Wenn ein Internet-Heiliger wie Steve Jobs eine Reihe von wunderschönen und genialen Geräten oder Plattformen wie den iPod, iTunes oder vorher das Powerbook G4 auf den Markt bringt, möchte er gewiss etwas Schönes und Nützliches erschaffen. Aber dass derlei Ideen vom zirkulierenden Datengenuss heutzutage nur noch die relativ bedeutungslose Hülle einer inzwischen acht Milliarden Dollar Jahresumsatz schweren Firma sein kann, das hat er Ende der Achtziger selbst erlebt, als er von dieser seiner Firma schon mal gefeuert wurde.

Sogar Steve Jobs muss also Gewohnheiten erzeugen und damit genau das Fitzelchen Freiheit missbrauchen helfen, das er selber mit geschaffen hat. Was einem ehemaligen Hippie und Revoluzzer wie ihm wahrscheinlich schwer im Magen liegen dürfte. Sein Problem. Blöder ist, dass ja fast jeder in einer ähnlichen Lage steckt. Und sei es nur als Kleinsträdchen, das irgendetwas tut, obwohl es eigentlich weiß, dass es besser etwas anderes tun sollte. Im Endeffekt läuft dann leicht mal das ganze Leben nebenher.

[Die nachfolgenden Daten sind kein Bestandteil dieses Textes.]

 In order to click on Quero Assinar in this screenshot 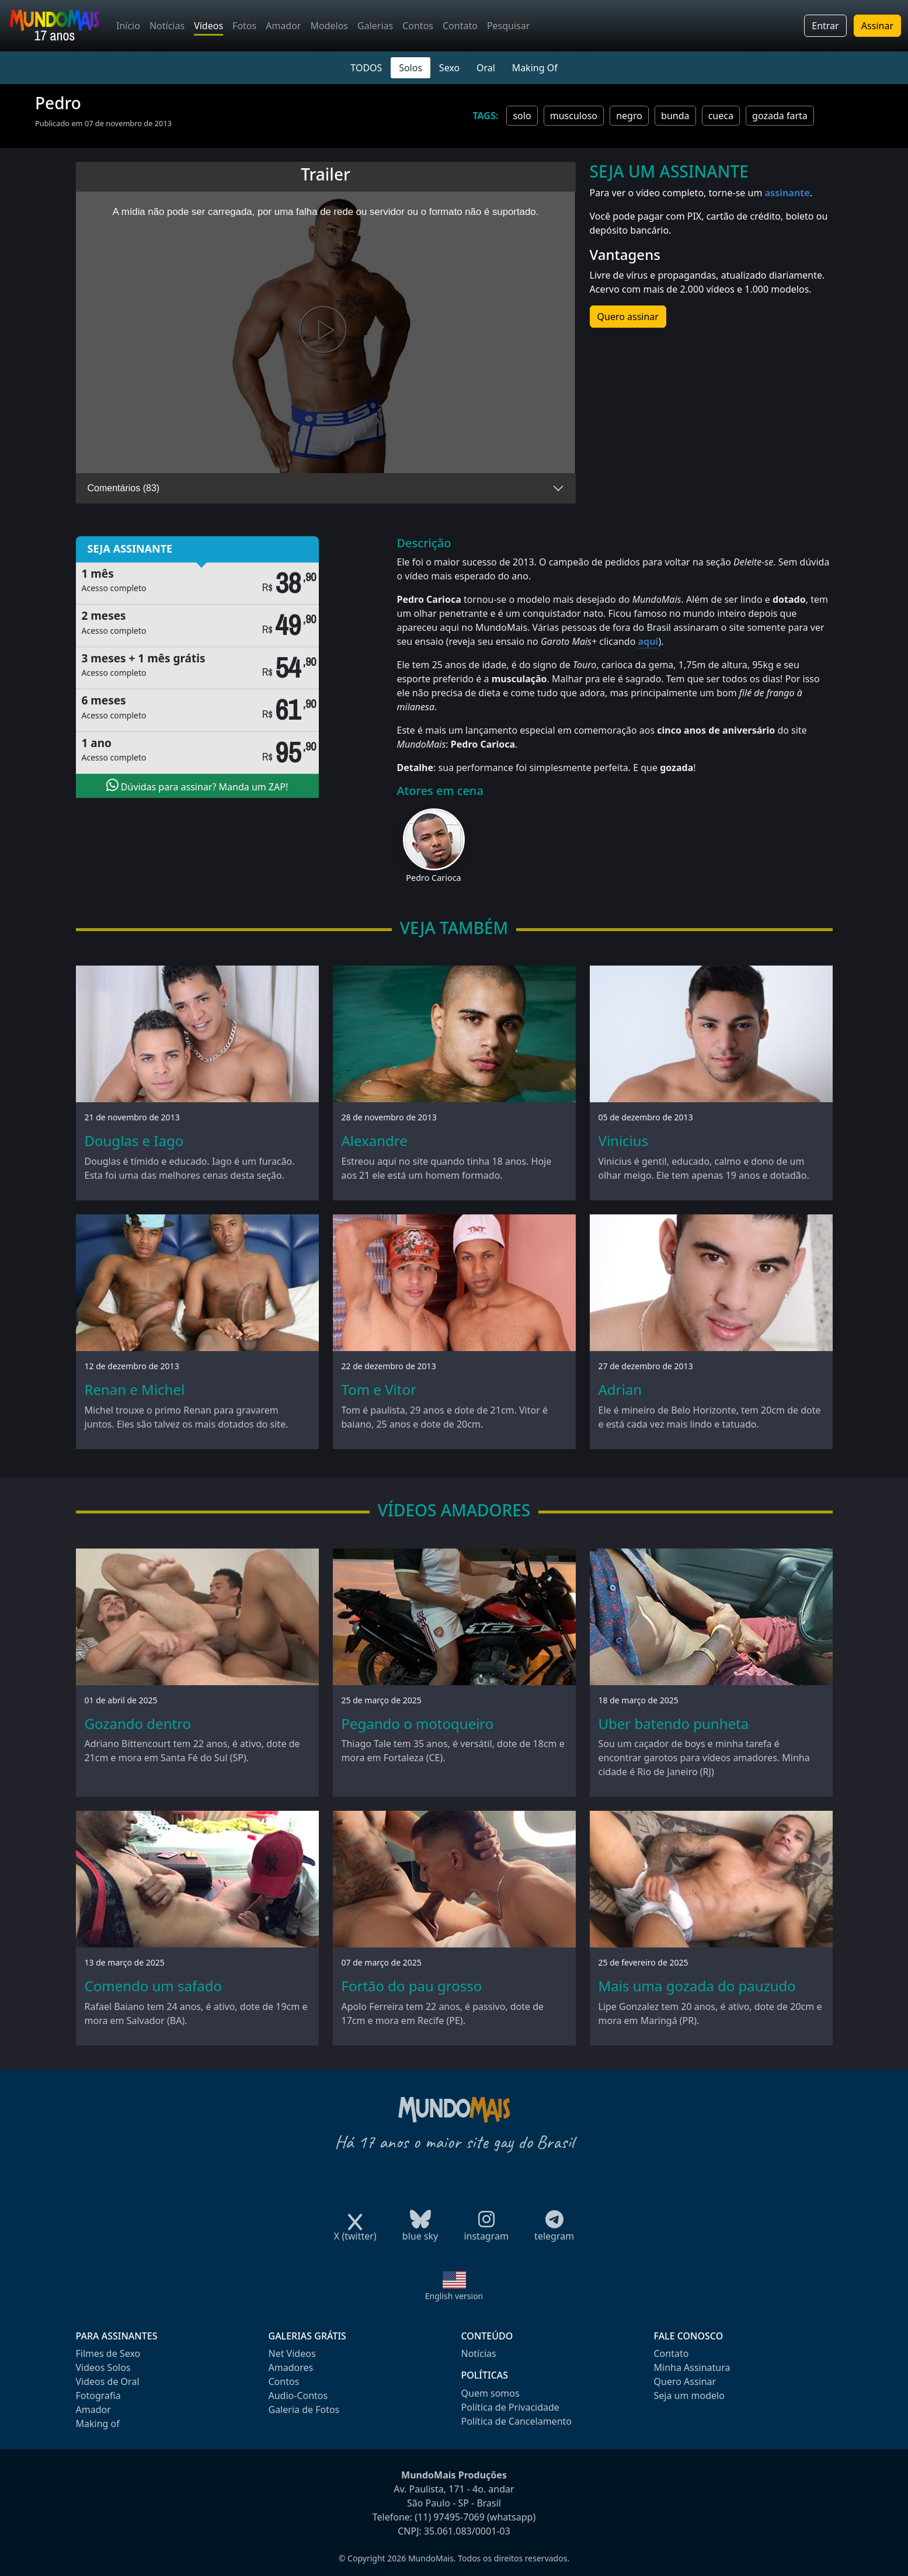, I will do `click(685, 2381)`.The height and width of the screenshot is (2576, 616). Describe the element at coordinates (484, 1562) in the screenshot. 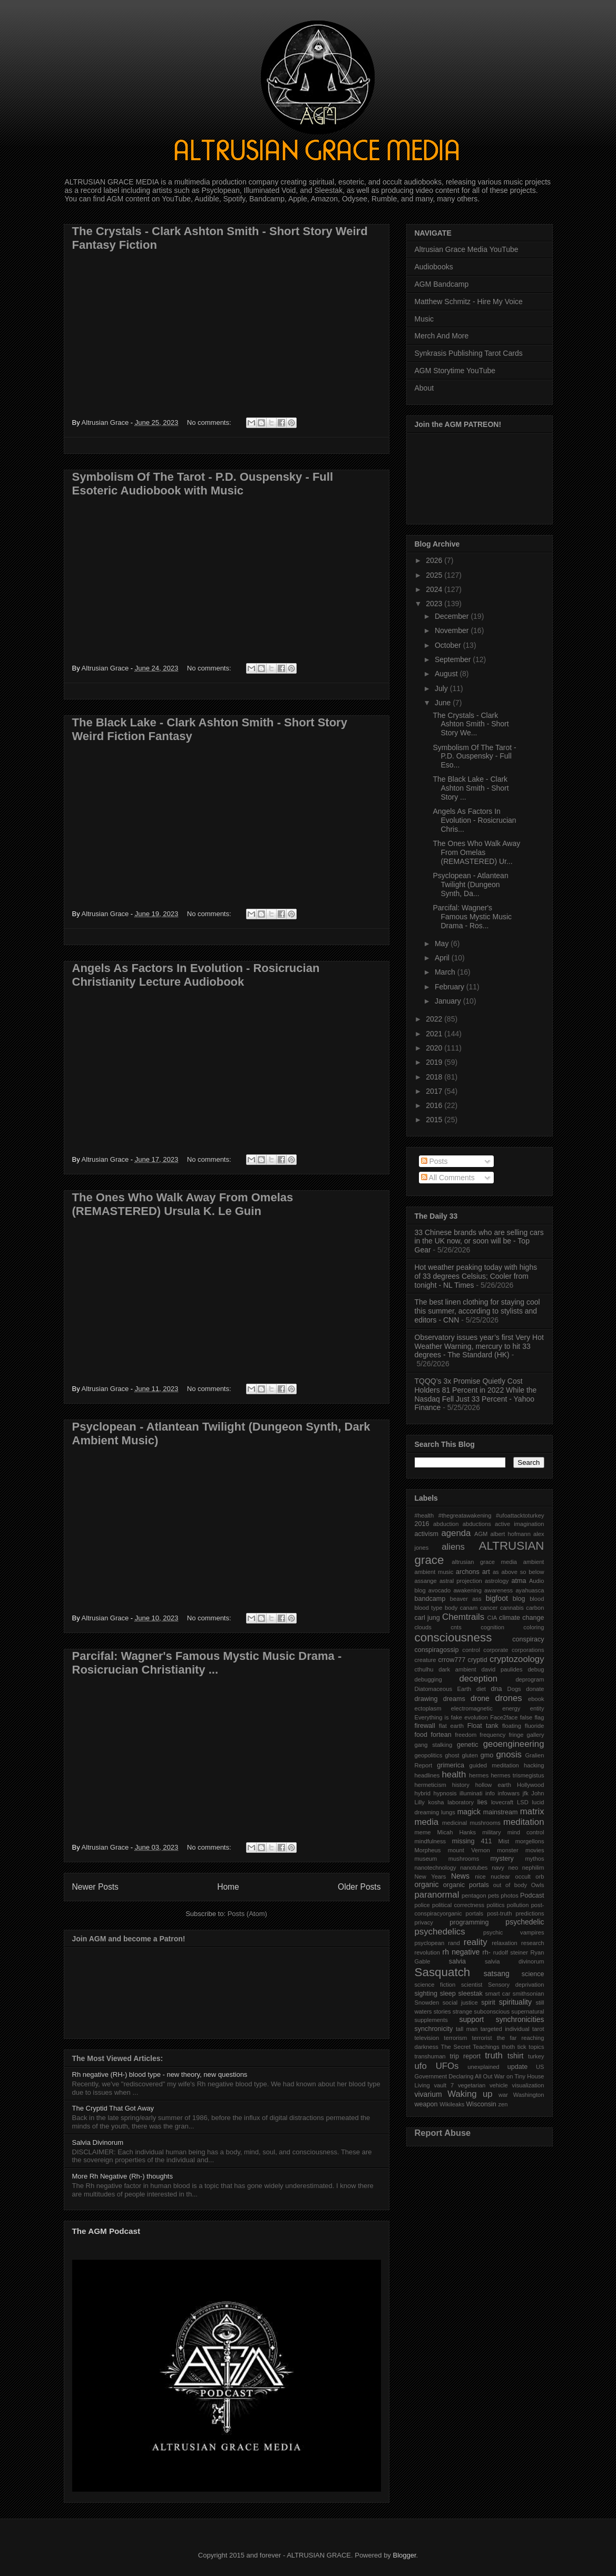

I see `altrusian grace media` at that location.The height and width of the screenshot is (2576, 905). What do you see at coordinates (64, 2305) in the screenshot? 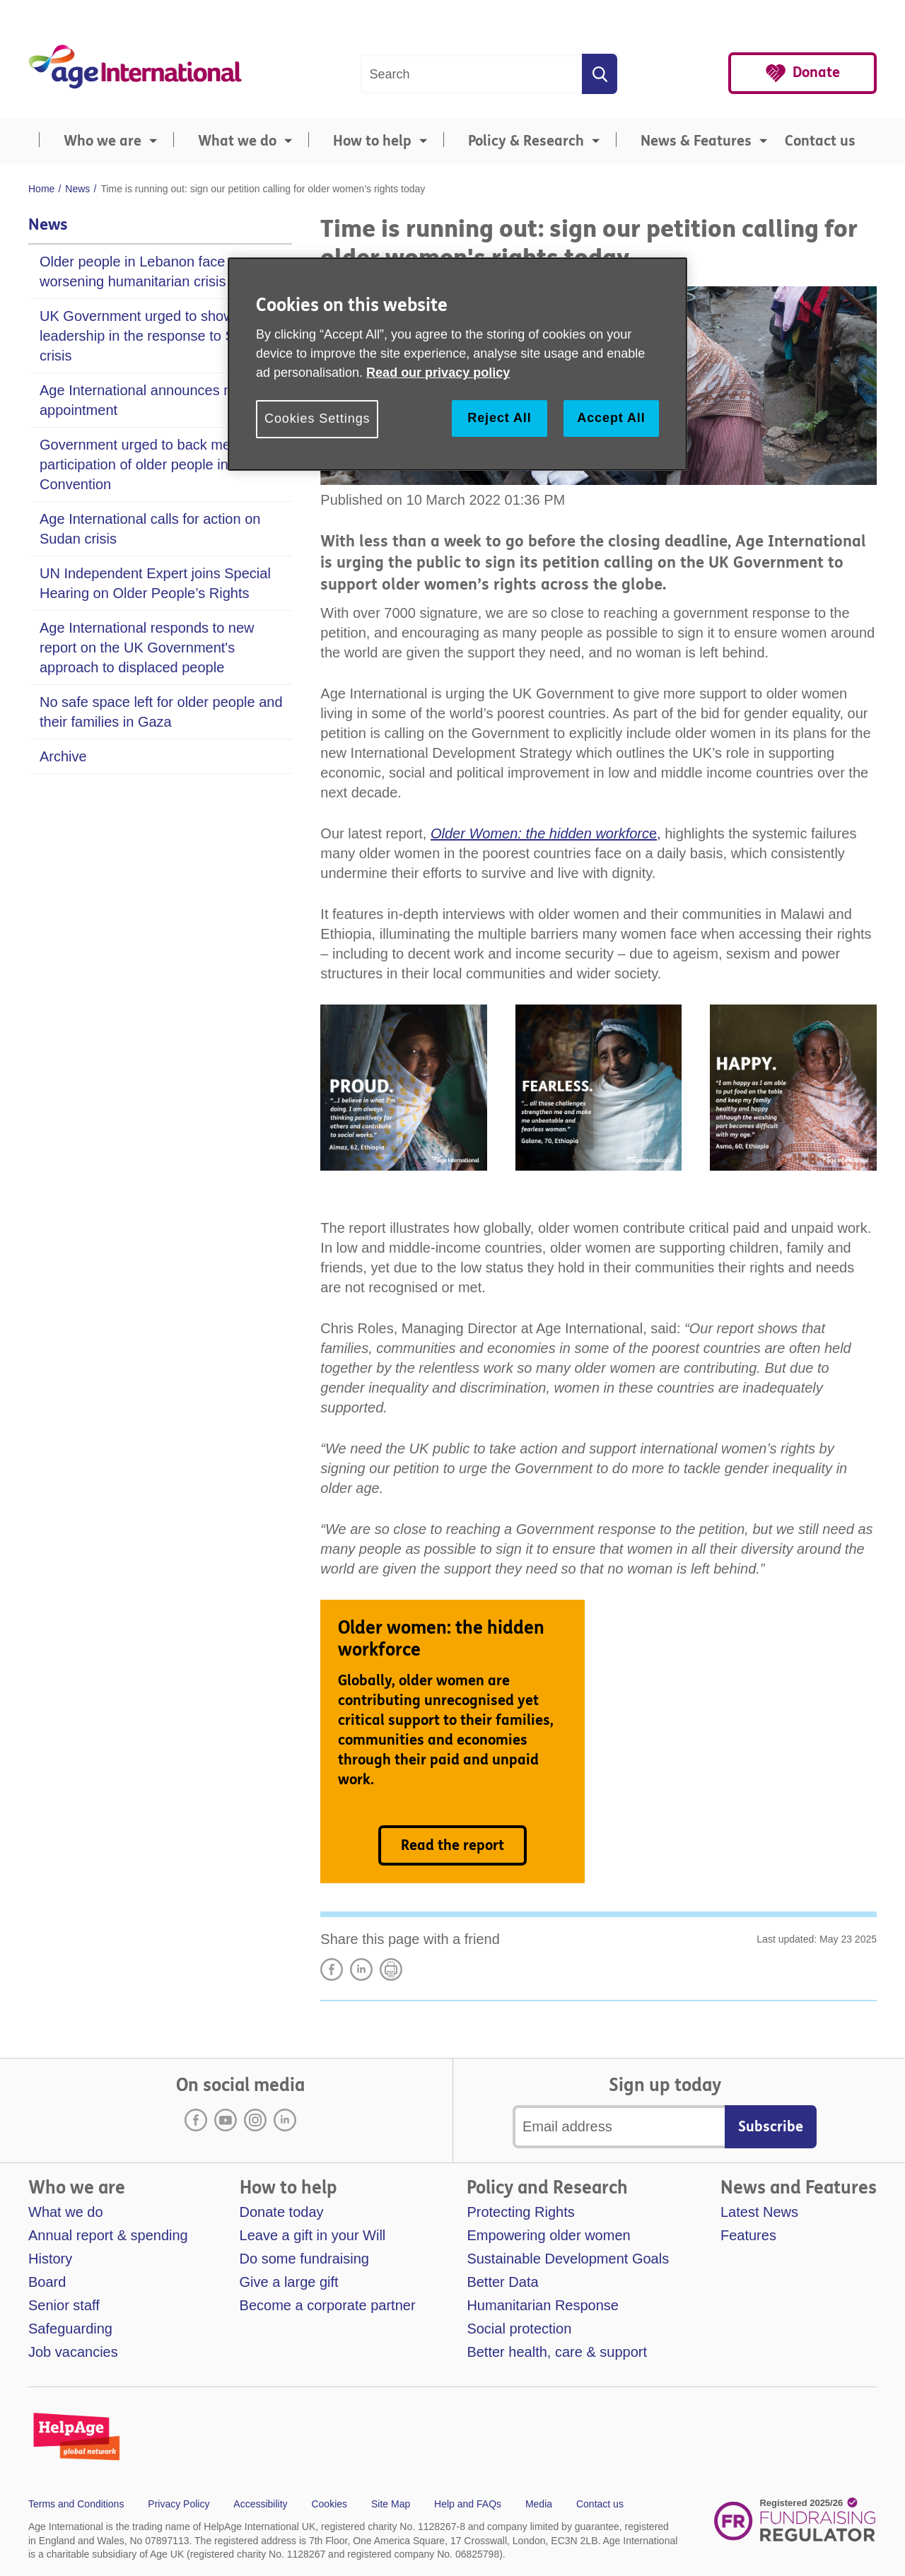
I see `Senior staff` at bounding box center [64, 2305].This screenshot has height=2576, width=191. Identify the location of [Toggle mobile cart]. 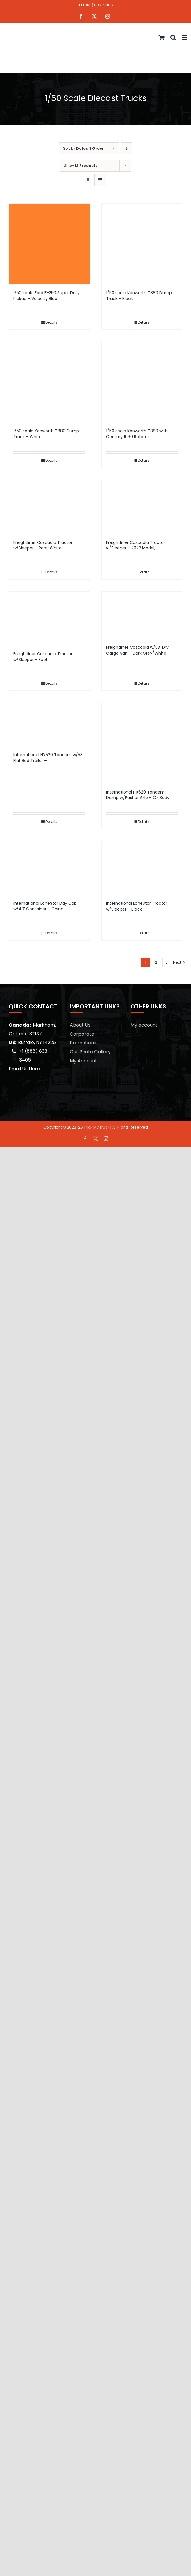
(162, 37).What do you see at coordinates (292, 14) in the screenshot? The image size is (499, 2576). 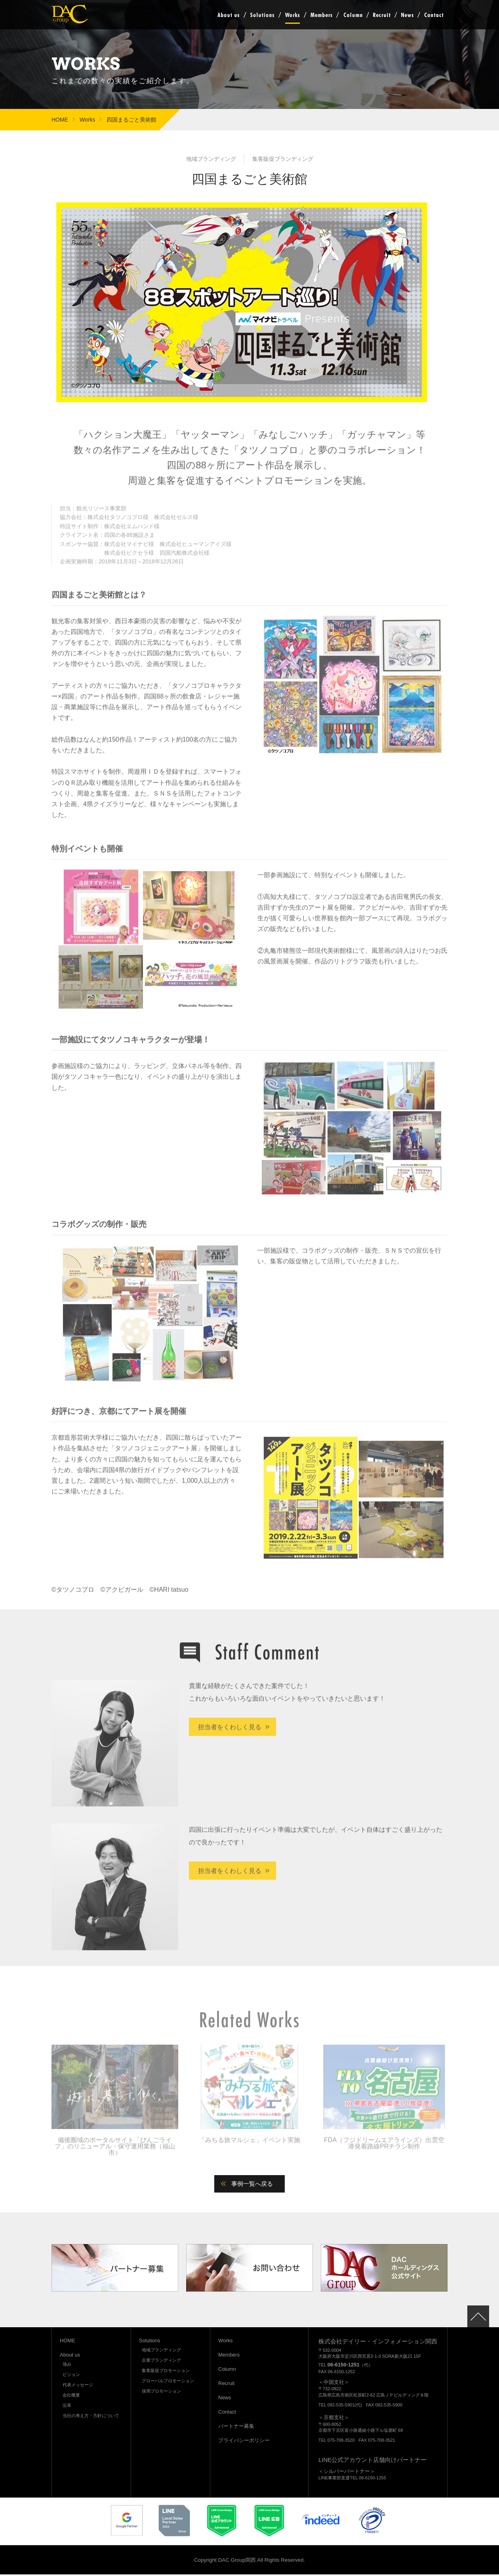 I see `Works` at bounding box center [292, 14].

Trotzdem: Die Freiheit, das Richtige zu tun, geht einem nie verloren. Selbst wenn man nicht weiß wie. Der Krimi- Schriftsteller und Country-Sänger Kinky Friedman erzählt in verräucherten Interviews gerne, was seine Mutter ihm einst in Texas am Bettchen erzählte, wenn er gar zu traurig war: „Wenn Gott die Tür zuschlägt, öffnet er woanders ein kleines Fenster.“ Da kann man sich dann von der Sonne bescheinen lassen – oder durchkrabbeln. Aber bei dem bisschen Lebenszeit, die einem als Erwachsener bleibt, sollte man sich vielleicht nicht darauf verlassen, dass es ewig offen bleibt oder dass er das nächste Fenster noch mal genau vor der eigenen Nase aufmacht.

Auch wenn gegen die einzelne Ablenkung oder das einzelne Nebenher-was-anders-machen also überhaupt nichts zu sagen ist: Nachdem daraus inzwischen ein einziges großes, wissenschaftlich belegbares Nebenher geworden ist, bleibt für den Einzelnen immer weniger Gelegenheit, etwas voll und ganz zu tun. Aber dieses Voll und Ganz, die Konzentration, die richtige Entscheidung im richtigen Augenblick, ist letztlich der einzige Zustand, in dem man das eigene Leben wirklich selbst im Griff haben und folglich auch etwas verändern kann.

Jürgen Teipel, 44, lebt in Freiburg im Breisgau. Mit „Verschwende deine Jugend“ (Suhrkamp) schrieb er eine Oral History der deutschen Punk-Bewegung. Seit drei Jahren arbeitet er an einem Doku-Roman über DJs und Clubkultur.